"My philosophy, in essence, is the concept of man as a heroic being, with his own happiness as the moral purpose of his life, with productive achievement as his noblest activity, and reason as his only absolute." Ayn Rand.
The philosophy of Ayn Rand, the American novelist, playwright and screenwriter, is no ordinary inspiration for a videogame, and ordinary is not an adjective anyone would choose to describe BioShock. Its sense of style, the freedom it affords the player and a compelling storyline have already ensured it classic status.
Built in 1946 by business magnate and idealist, Andrew Ryan, Rapture was meant to be a paradise of freedom and wealth, a refuge from what Ryan perceived as increasingly oppressive political, economical, and religious authority. It was populated by the world's worthiest citizens and powered by submarine volcanoes, and for several years, the vision was a reality. However, the discovery of ADAM and EVE - stem cells harvested from previously undiscovered sea slugs that accelerated genetic research and created the plasmid industry, offering superhuman powers to ordinary people - upset the social balance and corrupted Ryan's ideals.
In 1960, your plane crashes in the middle of the Atlantic. The only survivor, you swim to a nearby lighthouse where you find the bathysphere that takes you down into Rapture. Ordered society has collapsed. Alone, you must use whatever you find to fight the genetically controlled Splicers and the automated systems patrolling the failed Utopia.
The most immediately striking aspect of BioShock is its cinematic style, which guides the player through a rich, mature story without ever detracting from the freedom to explore. The look, feel and sounds of 1950s luxury, now neglected and tainted with blood, are lavishly applied throughout, resulting in a stylish game that will have you admiring the view and peering from behind cushions in fear at the same time.

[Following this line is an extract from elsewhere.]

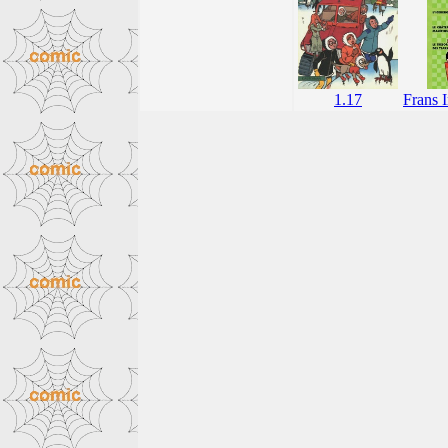
Frans I
1.17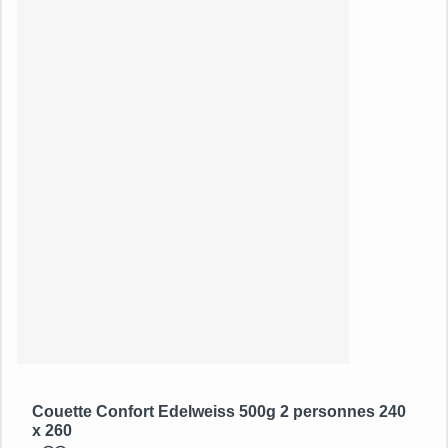
Couette Confort Edelweiss 500g 2 personnes 240
x 260
ajouter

Thanks to the tangible atmosphere - Rapture is one of the most memorable game environments ever created - and its terrifying residents, BioShock is a very scary game. Many games rely on silence to generate a creepy atmosphere, but here, noise follows you everywhere. Splicers are ordinary citizens turned insane by genetic alteration. Hearing them mumbling to each other as you turn a corner is enough to make you consider turning back, not only because they look and sound grotesque, but because they are extremely tough thanks to astonishing Artificial Intelligence.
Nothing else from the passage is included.